Von allen Anklagepunkten
Tierschützer freigesprochen
Im umstrittenen Tierschützer-Prozess in Wiener Neustadt sind alle 13 Angeklagten von sämtlichen Vorwürfen freigesprochen worden. Die Aktivisten waren wegen Beteiligung an einer kriminellen Organisation und anderen Delikten angeklagt. Die Kosten des 14 Monate dauernden Prozesses werden auf sieben Millionen Euro geschätzt.
8. April 2017, 21:58
Bericht und Analyse von Petra Pichler
im Mittagsjournalgespräch am 02.05.2011 mit
Kein Vorsatz
Die 13 Aktivisten hatten sich seit 14 Monaten wegen Beteiligung an einer kriminellen Organisation nach Paragraph 278a verantworten müssen. Neun von ihnen waren auch weitere Delikte wie Nötigung, Sachbeschädigung und Tierquälerei vorgeworfen worden. Doch im nun verkündeten Urteil heißt es jetzt, die Angeklagten seien weder Teil einer kriminellen Organisation noch für sonstige Delikte verantwortlich. Die Beteiligung an einer kriminellen Organisation setze zumindest einen bedingten Vorsatz voraus, erklärte Richterin Sonja Arleth.
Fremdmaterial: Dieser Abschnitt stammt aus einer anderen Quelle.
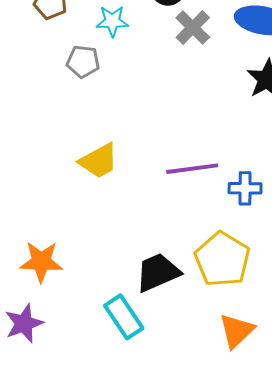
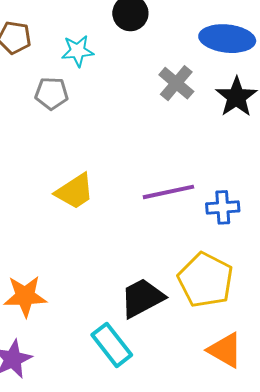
gray cross: (193, 28) -> (176, 83), moved
orange triangle: (237, 331) -> (225, 350), turned -42

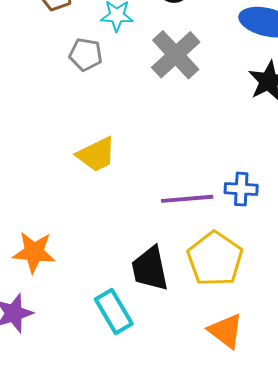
gray cross: (176, 83) -> (176, 55), moved, size x1.4
purple line: (168, 192) -> (187, 199), moved
black trapezoid: (142, 298) -> (150, 269), turned -81

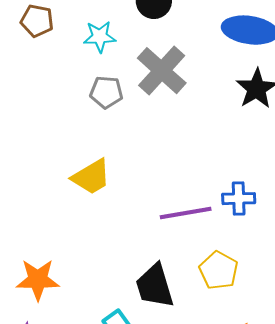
gray pentagon: (86, 54) -> (106, 92), moved
yellow pentagon: (215, 259) -> (219, 270), size x0.7

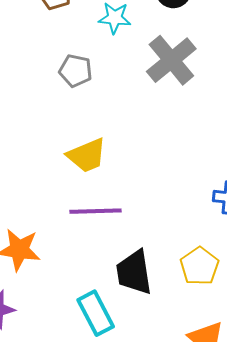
gray pentagon: (106, 92) -> (76, 71), moved
purple line: (186, 213) -> (96, 211), moved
Die Täter müssten es ernstlich für möglich halten, dass sie bei ihren Handlungen eine Straftat begehen. Dies sei aber nicht der Fall gewesen.
Keine "kriminelle Organisation"
Dann listete die Richterin sämtliche Einzelvorwürfe gegen die 13 Beschuldigten auf - um ihren späteren Begründungen besser folgen zu können, wie sie erklärte. Die erste Frage, die man sich stellen müsse, sei, ob eine kriminelle Organisation, an der man sich beteiligen könnte, überhaupt vorliege. Dafür seien eine unternehmensähnliche Verbindung und gewisser hierarchischer Bau erforderlich, sagte Arleth. "Das Beweisverfahren hat ergeben, dass das nicht vorliegt."
Kein hierarchischer Aufbau
In beiden Organisationen, Basisgruppe Tierrechte (BaT) und Verein gegen Tierfabriken (Vgt), gebe es ein basisdemokratisches Vorgehen. Protokolle der Sitzungen sowie die Angaben der verdeckten Ermittlerin (VE) "Danielle Durand" hätten dies zweifelsfrei ergeben. Indizien, die laut der Staatsanwaltschaft für einen hierarchischen Aufbau stehen würden, müsse man im Gesamtzusammenhang sehen - dann seien sie widerlegt. Über das Fadinger-Forum habe der erstangeklagte Martin Balluch ausgedrückt, wie er zur Animal Liberation Front (ALF) stehe - und zwar, dass das nicht "unsere Taktik" sei, er sie aber toleriere. "Und das ist nicht ein Indiz für eine Doppelstrategie, wie von der Staatsanwaltschaft zu würdigen", betonte Arleth. "Es konnte nicht erwiesen werden, dass das Fadinger-Forum eine Kommunikationsmöglichkeit für Mitglieder einer kriminellen Organisation ist." Es handle sich dabei um eine geschlossene Email-Liste für Themen der Tierrechtsbewegung.
Keine "Kommandozentrale"
Das Beweisverfahren habe - auch durch die Aussagen der VE belegt - ergeben, dass es keine Räumlichkeiten gebe, die als Kommandozentrale für eine kriminelle Organisation fungieren. Einige der vorgeworfenen Protestaktionen fielen unter zivilen Ungehorsam und stellten "maximal Verwaltungsübertretungen" dar. Auch Nachweise für einen Handy-Pool oder chemische Substanzen, die auf Anschläge hindeuten, wurden nicht gefunden.